From Against All Heresies (ca. 189)
If death, when it takes hold of a person, drives life out of him and shows him to be dead, how much more does life, when it takes hold of someone, drive out death, and restore him as a living person to God? For if death brings mortality, why should the coming of life not revive him?
As the prophet Isaiah writes, “death, having prevailed, swallowed them up, and God has again taken away every tear from every face” (Isa. 25:8). Thus the former life is expelled, since it was not given through the Spirit but rather through breath. For the breath of life which made man a living being (Gen. 2:7) is one thing and the life-giving Spirit which made him a spiritual being (1 Cor. 15:45-46) is another. Isaiah therefore declares, “Thus says God, the Lord who created heaven and established it, who bolstered the earth and the things that are in it, and who gave breath to the people upon it and spirit to those who walk on it” (42:5).
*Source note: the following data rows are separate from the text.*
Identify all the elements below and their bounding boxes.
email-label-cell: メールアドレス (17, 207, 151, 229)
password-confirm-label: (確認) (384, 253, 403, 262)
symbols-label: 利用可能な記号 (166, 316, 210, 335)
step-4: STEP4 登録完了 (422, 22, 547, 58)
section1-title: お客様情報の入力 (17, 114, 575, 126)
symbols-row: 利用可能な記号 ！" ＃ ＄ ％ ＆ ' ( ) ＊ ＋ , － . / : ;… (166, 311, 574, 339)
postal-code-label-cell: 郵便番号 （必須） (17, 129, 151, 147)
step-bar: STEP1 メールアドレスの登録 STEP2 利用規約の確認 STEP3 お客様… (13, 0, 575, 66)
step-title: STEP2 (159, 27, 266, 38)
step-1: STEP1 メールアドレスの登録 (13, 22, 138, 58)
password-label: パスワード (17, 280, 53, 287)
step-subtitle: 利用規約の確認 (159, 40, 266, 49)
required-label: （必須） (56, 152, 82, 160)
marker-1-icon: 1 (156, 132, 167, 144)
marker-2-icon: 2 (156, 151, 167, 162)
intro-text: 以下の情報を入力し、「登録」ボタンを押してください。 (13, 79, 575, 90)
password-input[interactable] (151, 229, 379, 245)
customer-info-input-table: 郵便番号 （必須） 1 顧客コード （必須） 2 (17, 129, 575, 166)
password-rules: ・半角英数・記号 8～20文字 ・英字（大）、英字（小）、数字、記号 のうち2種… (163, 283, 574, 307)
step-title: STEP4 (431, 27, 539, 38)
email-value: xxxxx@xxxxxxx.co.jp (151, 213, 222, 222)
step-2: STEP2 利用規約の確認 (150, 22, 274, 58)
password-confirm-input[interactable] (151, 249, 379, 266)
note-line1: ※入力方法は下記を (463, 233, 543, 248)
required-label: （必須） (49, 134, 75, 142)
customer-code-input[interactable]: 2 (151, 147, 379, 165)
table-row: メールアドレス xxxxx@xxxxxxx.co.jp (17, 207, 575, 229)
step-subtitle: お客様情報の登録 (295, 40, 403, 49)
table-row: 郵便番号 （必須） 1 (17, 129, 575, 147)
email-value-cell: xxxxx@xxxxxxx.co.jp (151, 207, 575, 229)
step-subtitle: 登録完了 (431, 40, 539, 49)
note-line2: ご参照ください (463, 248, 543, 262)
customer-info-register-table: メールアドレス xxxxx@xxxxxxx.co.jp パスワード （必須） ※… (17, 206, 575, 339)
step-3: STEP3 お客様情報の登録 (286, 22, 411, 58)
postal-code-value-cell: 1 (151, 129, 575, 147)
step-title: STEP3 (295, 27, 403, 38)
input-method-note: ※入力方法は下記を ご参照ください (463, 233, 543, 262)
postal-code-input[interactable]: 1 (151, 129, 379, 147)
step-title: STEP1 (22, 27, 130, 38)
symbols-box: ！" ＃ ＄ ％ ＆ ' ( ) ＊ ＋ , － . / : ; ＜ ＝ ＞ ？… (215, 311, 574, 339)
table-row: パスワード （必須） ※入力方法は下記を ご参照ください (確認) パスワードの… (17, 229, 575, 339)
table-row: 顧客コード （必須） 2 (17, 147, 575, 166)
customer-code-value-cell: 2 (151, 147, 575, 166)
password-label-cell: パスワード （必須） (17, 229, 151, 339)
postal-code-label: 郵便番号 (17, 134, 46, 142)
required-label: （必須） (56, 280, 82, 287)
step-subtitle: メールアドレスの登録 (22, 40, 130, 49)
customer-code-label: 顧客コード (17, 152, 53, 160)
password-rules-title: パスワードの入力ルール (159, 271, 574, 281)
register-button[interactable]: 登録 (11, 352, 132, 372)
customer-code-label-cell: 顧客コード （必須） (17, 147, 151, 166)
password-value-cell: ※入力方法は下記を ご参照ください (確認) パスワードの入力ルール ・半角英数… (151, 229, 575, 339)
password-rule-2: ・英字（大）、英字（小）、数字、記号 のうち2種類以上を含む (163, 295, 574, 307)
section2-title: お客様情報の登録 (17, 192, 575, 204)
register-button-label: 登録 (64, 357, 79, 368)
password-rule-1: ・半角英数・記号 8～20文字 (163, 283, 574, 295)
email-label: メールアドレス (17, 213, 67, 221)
This means that breath that is given to all people in common, while the Spirit is given specifically to those who trample down earthly things.” Isaiah himself distinguished the things mentioned already, saying, “For a spirit shall go forth from me, and I have made every breath” (57:16). He counts the Spirit unique to God, that Spirit which in the last times he poured out on the human race through their adoption as sons. At the same time he shows that breath is common to all creation… breath is temporal; the Spirit is eternal… Spirit pervades a person inside and ouy, since it always continues and never leaves him.
St. Irenaeus (ca.130 – ca. 202) was a Greek theologian and missionary, who served as Bishop of Lyons. His Against All Heresies, which is primarily concerned with refuting the Gnostic heresy, was the first major surviving work of theology written after the New Testament. His feast is on June 28.